None of us budged and finally Uncle Quirze stepped forward, hands in pockets, staring at Aunt Enriqueta, who kept her head down and said nothing.

“We were saying…” stammered Aunt Ció, apologetically, as if trying to draw a veil over the argument. “Enriqueta knew nothing about the boy’s schooling… she’s been away a few days keeping Florència company…”

But Dad Quirze wasn’t listening. Keeping his eyes on Aunt Enriqueta, he took two more steps forward, until he was standing next to his wife. Aunt Enriqueta looked up and now looked sadly at him, as if regretting everything she’d said, but then she stiffened her back and prepared to meet the onslaught. Keeping his hands firmly in his pockets, as calm as could be, in a determined, harsh voice, Uncle Quirze said: “So we should be off to live in the factory town, should we?”

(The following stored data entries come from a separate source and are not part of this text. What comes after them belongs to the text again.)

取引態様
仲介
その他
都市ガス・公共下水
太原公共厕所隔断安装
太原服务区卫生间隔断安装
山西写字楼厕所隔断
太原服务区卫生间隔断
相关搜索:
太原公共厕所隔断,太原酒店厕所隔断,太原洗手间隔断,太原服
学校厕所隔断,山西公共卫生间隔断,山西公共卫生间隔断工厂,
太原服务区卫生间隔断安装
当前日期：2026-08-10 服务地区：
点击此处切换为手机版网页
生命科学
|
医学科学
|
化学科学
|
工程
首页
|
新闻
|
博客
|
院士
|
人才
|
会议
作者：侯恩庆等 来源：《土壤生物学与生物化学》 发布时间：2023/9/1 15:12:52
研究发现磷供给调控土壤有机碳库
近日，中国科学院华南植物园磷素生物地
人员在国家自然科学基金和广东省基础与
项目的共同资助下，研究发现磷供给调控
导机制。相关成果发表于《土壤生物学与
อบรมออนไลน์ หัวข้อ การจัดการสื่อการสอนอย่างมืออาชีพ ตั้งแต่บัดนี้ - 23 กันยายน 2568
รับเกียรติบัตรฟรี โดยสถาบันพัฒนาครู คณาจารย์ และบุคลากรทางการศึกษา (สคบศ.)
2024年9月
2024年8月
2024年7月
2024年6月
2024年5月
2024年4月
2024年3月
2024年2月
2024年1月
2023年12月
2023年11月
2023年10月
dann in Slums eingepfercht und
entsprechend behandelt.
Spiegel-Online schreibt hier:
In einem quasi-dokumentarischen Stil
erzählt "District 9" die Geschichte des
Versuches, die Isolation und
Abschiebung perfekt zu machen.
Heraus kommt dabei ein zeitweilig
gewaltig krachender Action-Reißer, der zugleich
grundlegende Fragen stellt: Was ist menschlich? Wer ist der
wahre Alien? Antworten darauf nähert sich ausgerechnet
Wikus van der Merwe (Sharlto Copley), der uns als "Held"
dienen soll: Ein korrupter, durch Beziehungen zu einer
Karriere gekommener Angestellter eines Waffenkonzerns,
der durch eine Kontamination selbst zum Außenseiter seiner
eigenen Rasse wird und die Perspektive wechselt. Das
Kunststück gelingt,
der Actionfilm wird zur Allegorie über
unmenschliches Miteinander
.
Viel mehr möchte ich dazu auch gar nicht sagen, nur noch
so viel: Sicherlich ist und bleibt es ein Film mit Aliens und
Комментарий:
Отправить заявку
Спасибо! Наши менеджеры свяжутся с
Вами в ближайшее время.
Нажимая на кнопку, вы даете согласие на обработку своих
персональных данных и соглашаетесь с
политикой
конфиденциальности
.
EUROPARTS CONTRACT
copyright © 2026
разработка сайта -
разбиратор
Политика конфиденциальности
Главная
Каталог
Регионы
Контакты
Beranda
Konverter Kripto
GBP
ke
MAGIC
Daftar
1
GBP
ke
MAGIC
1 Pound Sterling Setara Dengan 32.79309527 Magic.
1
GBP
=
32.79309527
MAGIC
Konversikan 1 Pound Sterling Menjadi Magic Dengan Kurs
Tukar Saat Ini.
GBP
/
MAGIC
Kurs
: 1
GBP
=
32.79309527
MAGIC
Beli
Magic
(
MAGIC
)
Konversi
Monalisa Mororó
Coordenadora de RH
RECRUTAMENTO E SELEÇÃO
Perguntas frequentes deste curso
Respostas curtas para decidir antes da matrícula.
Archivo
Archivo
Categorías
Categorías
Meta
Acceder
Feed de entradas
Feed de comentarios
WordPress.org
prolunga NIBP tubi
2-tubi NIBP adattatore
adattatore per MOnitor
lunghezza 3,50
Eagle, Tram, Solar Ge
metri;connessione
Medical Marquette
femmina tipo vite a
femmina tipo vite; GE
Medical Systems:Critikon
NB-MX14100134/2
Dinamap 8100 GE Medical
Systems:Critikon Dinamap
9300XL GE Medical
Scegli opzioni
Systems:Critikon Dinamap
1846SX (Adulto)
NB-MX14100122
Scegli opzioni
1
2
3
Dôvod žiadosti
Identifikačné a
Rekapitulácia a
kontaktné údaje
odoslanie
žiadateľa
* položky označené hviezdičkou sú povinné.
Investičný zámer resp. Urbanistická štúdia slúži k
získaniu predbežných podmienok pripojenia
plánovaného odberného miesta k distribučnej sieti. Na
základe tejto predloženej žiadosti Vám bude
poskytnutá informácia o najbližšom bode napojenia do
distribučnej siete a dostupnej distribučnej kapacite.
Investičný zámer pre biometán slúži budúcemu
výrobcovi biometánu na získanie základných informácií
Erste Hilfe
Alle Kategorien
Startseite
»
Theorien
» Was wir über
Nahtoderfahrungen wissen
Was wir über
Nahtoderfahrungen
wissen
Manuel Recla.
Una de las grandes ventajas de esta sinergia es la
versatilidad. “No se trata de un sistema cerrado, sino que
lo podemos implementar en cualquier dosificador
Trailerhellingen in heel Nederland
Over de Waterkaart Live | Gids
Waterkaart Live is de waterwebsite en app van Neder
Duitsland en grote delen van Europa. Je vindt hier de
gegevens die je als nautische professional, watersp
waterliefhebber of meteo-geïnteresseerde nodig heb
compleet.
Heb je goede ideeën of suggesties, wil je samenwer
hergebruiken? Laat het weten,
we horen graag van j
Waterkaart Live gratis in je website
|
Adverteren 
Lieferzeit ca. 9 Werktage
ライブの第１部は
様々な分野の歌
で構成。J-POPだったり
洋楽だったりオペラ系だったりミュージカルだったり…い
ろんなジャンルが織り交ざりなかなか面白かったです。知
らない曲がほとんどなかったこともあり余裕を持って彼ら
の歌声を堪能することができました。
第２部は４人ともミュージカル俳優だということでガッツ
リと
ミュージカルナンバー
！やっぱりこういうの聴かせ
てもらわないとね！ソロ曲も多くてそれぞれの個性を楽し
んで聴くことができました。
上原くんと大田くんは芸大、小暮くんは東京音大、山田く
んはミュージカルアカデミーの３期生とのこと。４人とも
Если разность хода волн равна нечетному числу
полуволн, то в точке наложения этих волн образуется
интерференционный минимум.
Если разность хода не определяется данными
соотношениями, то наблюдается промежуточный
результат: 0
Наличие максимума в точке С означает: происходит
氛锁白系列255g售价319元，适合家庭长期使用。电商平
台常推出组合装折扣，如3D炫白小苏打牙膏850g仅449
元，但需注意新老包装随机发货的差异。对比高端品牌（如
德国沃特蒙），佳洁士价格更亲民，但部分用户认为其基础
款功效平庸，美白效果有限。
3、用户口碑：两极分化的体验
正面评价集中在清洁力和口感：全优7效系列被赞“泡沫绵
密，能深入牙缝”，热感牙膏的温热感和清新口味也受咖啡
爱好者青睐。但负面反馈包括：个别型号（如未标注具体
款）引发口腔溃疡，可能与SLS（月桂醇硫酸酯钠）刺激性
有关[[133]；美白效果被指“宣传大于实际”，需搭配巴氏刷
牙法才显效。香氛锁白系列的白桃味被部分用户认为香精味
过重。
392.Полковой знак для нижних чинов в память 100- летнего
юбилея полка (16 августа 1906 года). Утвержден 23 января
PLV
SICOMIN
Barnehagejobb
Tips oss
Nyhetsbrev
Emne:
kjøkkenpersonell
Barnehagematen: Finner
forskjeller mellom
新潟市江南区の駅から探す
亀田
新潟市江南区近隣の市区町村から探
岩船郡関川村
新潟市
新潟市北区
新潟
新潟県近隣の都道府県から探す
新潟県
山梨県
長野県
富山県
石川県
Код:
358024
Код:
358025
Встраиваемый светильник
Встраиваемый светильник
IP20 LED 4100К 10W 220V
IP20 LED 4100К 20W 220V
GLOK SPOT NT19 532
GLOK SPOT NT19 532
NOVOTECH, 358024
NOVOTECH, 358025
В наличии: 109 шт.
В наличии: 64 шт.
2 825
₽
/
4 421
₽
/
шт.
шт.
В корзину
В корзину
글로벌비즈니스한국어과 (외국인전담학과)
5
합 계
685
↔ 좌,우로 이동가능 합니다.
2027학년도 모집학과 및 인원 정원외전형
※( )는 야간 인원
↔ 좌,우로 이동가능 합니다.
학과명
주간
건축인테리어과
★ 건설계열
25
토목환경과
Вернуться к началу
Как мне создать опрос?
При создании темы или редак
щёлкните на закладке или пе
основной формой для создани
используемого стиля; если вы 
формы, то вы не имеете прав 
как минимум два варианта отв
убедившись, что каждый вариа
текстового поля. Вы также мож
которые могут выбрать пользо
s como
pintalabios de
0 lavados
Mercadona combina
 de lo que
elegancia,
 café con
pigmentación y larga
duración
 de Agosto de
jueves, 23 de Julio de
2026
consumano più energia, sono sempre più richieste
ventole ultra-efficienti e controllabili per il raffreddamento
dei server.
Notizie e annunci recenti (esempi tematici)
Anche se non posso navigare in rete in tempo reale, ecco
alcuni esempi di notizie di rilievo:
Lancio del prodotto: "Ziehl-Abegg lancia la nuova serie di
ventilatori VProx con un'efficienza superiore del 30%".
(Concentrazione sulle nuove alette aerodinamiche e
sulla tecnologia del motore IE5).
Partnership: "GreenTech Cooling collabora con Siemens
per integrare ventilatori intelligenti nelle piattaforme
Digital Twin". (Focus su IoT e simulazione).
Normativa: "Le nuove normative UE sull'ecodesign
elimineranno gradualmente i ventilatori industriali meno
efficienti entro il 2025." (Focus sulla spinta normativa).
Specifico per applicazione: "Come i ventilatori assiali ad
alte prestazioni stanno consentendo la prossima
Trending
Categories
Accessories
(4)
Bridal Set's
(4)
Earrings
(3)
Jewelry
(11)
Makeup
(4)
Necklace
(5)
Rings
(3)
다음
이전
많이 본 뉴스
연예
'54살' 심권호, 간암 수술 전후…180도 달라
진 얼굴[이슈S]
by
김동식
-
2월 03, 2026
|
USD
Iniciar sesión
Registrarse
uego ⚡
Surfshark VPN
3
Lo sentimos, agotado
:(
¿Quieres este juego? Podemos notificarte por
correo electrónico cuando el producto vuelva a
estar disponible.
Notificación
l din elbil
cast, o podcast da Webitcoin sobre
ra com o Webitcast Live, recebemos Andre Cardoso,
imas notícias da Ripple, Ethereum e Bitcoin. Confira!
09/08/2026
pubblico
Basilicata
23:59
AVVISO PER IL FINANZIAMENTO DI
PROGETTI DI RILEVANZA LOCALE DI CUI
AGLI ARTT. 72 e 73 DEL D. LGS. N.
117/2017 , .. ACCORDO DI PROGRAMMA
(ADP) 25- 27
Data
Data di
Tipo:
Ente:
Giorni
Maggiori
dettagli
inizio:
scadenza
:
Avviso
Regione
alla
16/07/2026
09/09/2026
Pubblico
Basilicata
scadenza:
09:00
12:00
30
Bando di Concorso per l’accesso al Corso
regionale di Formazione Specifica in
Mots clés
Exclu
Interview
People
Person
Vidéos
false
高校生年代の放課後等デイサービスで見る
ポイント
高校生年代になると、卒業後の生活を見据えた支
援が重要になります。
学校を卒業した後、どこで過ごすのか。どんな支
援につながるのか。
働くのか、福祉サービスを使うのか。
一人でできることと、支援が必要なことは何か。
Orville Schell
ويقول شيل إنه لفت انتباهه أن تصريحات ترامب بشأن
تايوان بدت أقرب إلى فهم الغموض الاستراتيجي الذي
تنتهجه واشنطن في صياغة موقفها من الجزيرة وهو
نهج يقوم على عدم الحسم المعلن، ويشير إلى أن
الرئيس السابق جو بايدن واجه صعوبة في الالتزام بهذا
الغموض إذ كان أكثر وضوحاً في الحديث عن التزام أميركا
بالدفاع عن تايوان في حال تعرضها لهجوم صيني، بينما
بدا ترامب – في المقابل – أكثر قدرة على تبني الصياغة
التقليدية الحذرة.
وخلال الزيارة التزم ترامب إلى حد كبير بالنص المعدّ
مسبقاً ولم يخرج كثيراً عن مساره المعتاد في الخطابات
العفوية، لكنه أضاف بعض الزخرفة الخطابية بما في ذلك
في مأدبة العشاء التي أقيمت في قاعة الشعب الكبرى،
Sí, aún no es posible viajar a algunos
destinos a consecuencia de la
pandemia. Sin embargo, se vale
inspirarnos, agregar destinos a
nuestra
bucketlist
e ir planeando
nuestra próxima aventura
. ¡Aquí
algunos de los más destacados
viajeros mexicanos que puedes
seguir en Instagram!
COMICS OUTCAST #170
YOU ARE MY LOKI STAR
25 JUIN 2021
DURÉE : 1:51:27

Aunt Enriqueta said nothing, was deathly silent in the middle of the kitchen. Aunt Ció walked quickly over to where Grandmother, Cry-Baby and I were, as if she wanted to protect us: “Don’t react like a bull to a red rag. It was only her way of talking.”

But Uncle Quirze appeared to ignore her, as if he’d not heard what she’d said. He waited a moment and then launched into Aunt Enriqueta: “As far as I know, we chain nobody to this house, nobody is here under compulsion and if someone reckons they’ll be treated better somewhere else, the doors are open and they can clear off when they want to run, no need to wait a minute longer, nobody will stand in their way.